Chaque seconde de vidéo qui vous parvient a été compressée par un codec — un algorithme qui réduit un flux colossal à quelque chose de transportable. Deux d’entre eux dominent aujourd’hui les débats : H.265/HEVC, la norme établie, et AV1, le nouveau venu libre de droits. Leur affrontement décide, en coulisses, de la qualité et du coût de votre streaming.
Pourquoi un nouveau codec ?
Le H.264, vieux de vingt ans, reste omniprésent, mais il atteint ses limites face à la 4K et au HDR. Ses successeurs promettent la même qualité pour 30 à 50 % de débit en moins — autant de bande passante économisée, de mémoire tampon en moins, de coûts de diffusion réduits. L’enjeu se chiffre en millions pour les grandes plateformes.
H.265/HEVC : performant mais miné par les licences
Techniquement excellent, le HEVC souffre d’un défaut rédhibitoire : un maquis de brevets et de pools de licences aux exigences floues. Cette incertitude juridique a freiné son adoption sur le web, où personne ne veut risquer des royalties imprévisibles.
AV1 : libre, ouvert, soutenu par les géants
C’est précisément ce vide que vient combler AV1, développé par l’Alliance for Open Media (Google, Netflix, Amazon, Mozilla, Meta…).
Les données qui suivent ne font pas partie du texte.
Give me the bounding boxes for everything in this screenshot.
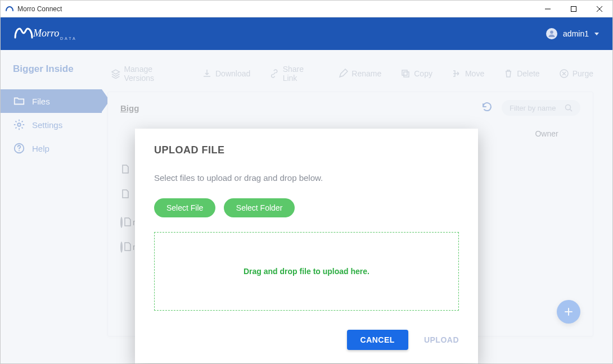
user-menu[interactable]: admin1 bbox=[546, 28, 599, 39]
dialog-hint: Select files to upload or drag and drop … bbox=[154, 173, 459, 183]
svg-text:Morro: Morro bbox=[33, 28, 59, 39]
select-folder-button[interactable]: Select Folder bbox=[224, 198, 295, 217]
upload-button[interactable]: UPLOAD bbox=[424, 335, 459, 344]
dropzone-label: Drag and drop file to upload here. bbox=[244, 267, 369, 276]
user-label: admin1 bbox=[563, 29, 589, 38]
window-minimize-button[interactable] bbox=[535, 1, 561, 17]
svg-text:DATA: DATA bbox=[60, 37, 77, 40]
window-close-button[interactable] bbox=[587, 1, 612, 17]
app-icon bbox=[5, 4, 14, 13]
brand-logo: Morro DATA bbox=[14, 25, 82, 42]
window-titlebar: Morro Connect bbox=[1, 1, 612, 17]
svg-rect-1 bbox=[571, 6, 576, 11]
upload-dialog: UPLOAD FILE Select files to upload or dr… bbox=[135, 129, 478, 363]
app-header: Morro DATA admin1 bbox=[1, 17, 612, 50]
select-file-button[interactable]: Select File bbox=[154, 198, 215, 217]
avatar-icon bbox=[546, 28, 557, 39]
window-title: Morro Connect bbox=[17, 5, 62, 13]
cancel-button[interactable]: CANCEL bbox=[347, 330, 408, 350]
chevron-down-icon bbox=[594, 33, 599, 35]
dropzone[interactable]: Drag and drop file to upload here. bbox=[154, 232, 459, 311]
svg-point-6 bbox=[550, 30, 553, 34]
window-maximize-button[interactable] bbox=[561, 1, 587, 17]
dialog-title: UPLOAD FILE bbox=[154, 144, 459, 156]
Libre de royalties, il offre une efficacité de compression supérieure au HEVC. Sa contrepartie historique — un encodage extrêmement lent — s’efface à mesure que les encodeurs matériels (GPU récents) et logiciels (SVT-AV1) progressent.
Que choisir en pratique ?
- Diffusion web à grande échelle : AV1 gagne, porté par YouTube, Netflix et le support croissant des navigateurs.
- Écosystème Apple / TV : le HEVC reste incontournable, matériellement accéléré partout.
- Compatibilité maximale : le bon vieux H.264 demeure le filet de sécurité, servi en repli.
La réalité des plateformes est d’ailleurs pragmatique : elles encodent plusieurs versions du même contenu et servent à chaque appareil le meilleur codec qu’il sait décoder. Ce n’est pas « AV1 contre HEVC », mais « AV1 et HEVC et H.264 » selon le terminal.
Et VVC, alors ?
Un troisième larron, le VVC/H.266, promet encore -50 % sur le HEVC. Mais il hérite du même problème de licences, et son adoption reste embryonnaire. Pour le web ouvert, AV1 garde une longueur d’avance décisive.
À retenir
AV1 s’impose sur le web par sa gratuité et son efficacité ; le HEVC domine l’écosystème matériel et Apple. En pratique, on ne choisit pas l’un ou l’autre : on encode en plusieurs codecs et on laisse chaque appareil prendre le meilleur. La vraie question n’est pas « lequel gagne », mais « lesquels servir, et à qui ».